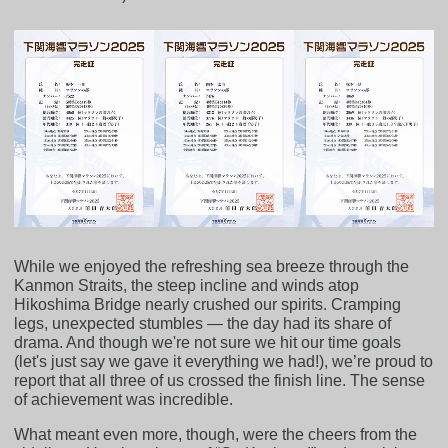
While we enjoyed the refreshing sea breeze through the
Kanmon Straits, the steep incline and winds atop
Hikoshima Bridge nearly crushed our spirits. Cramping
legs, unexpected stumbles — the day had its share of
drama. And though we're not sure we hit our time goals
(let's just say we gave it everything we had!), we’re proud to
report that all three of us crossed the finish line. The sense
of achievement was incredible.
What meant even more, though, were the cheers from the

_Your assignment_.
Would you please show every line of the material above that includes the string "though"?

_Response_.
drama. And though we're not sure we hit our time goals
What meant even more, though, were the cheers from the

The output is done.